There is no privilege under § 19-13-7 as to a communication relevant to an issue of the physical, mental or emotional condition of the patient in any proceeding in which he relies upon the condition as an element of his claim or defense or, after the patient's death, in any proceeding in which any party relies upon the condition as an element of his claim or defense.

[5] Instruction No. 7 read:

If a board-certified general surgeon brings to his patient care, skill and knowledge of the reasonable board-certified surgeon, he is not liable to that patient for damages resulting from a good faith error of judgment which he may have been guilty. The law requires a board-certified surgeon to base any professional decision he made on skill and careful study and consideration of the case, but when the decision depends upon the exercise of judgment, the law requires only that the judgment be in good faith. A board-certified surgeon is not an insurer of the correctness of his judgment or the end result of his medical treatment.

The fact that an unfortunate or bad condition resulted to Plaintiff Elston Shamburger during the care afforded to him by Defendant Dr. Behrens does not alone prove that Defendant Dr. Behrens was negligent.

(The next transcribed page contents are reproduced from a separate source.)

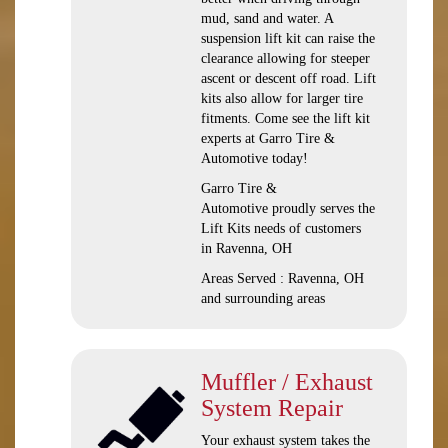
mud, sand and water. A
suspension lift kit can raise the
clearance allowing for steeper
ascent or descent off road. Lift
kits also allow for larger tire
fitments. Come see the lift kit
experts at Garro Tire &
Automotive today!
Garro Tire &
Automotive proudly serves the
Lift Kits needs of customers
in Ravenna, OH
Areas Served : Ravenna, OH
and surrounding areas
Muffler / Exhaust
System Repair
Your exhaust system takes the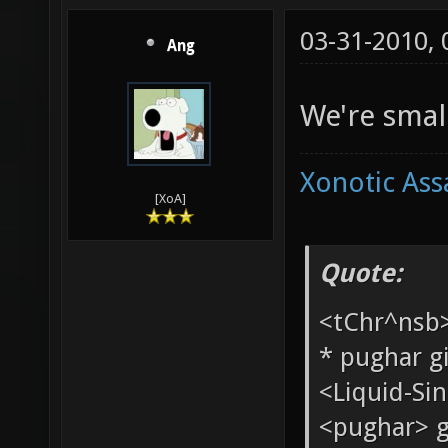
03-31-2010,
Ang
We're small
Xonotic Ass
[XoA]
Quote: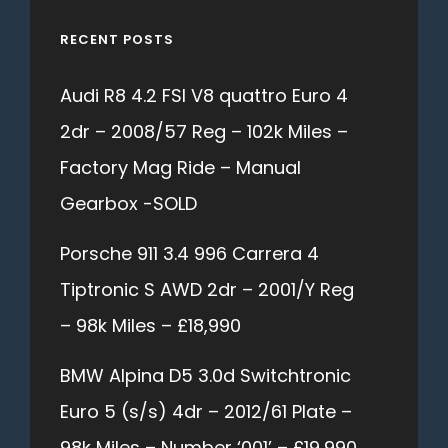
RECENT POSTS
Audi R8 4.2 FSI V8 quattro Euro 4
2dr – 2008/57 Reg – 102k Miles –
Factory Mag Ride – Manual
Gearbox -SOLD
Porsche 911 3.4 996 Carrera 4
Tiptronic S AWD 2dr – 2001/Y Reg
– 98k Miles – £18,990
BMW Alpina D5 3.0d Switchtronic
Euro 5 (s/s) 4dr – 2012/61 Plate –
98k Miles – Number ‘001’ – £19,990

[6] At the time of trial, SDCL 15-6-43(b) was still included in this state's codified laws and read:

A party may interrogate any unwilling or hostile witness by leading questions. A party may call an adverse party or an officer, director, or managing agent of a public or private corporation or of a partnership or association which is an adverse party, and interrogate him by leading questions and contradict and impeach him in all respects as if he had been called by the adverse party, and the witness thus called may be contradicted and impeached by or on behalf of the adverse party also, and may be cross-examined by the adverse party only upon the subject matter of his examination in chief.

In the 1984 Code revision, the South Dakota Code Commission determined that the statute had been superseded by the adoption of SDCL 19-13-1, 19-14-8, 19-14-19, and SDCL 19-14-20 in 1978.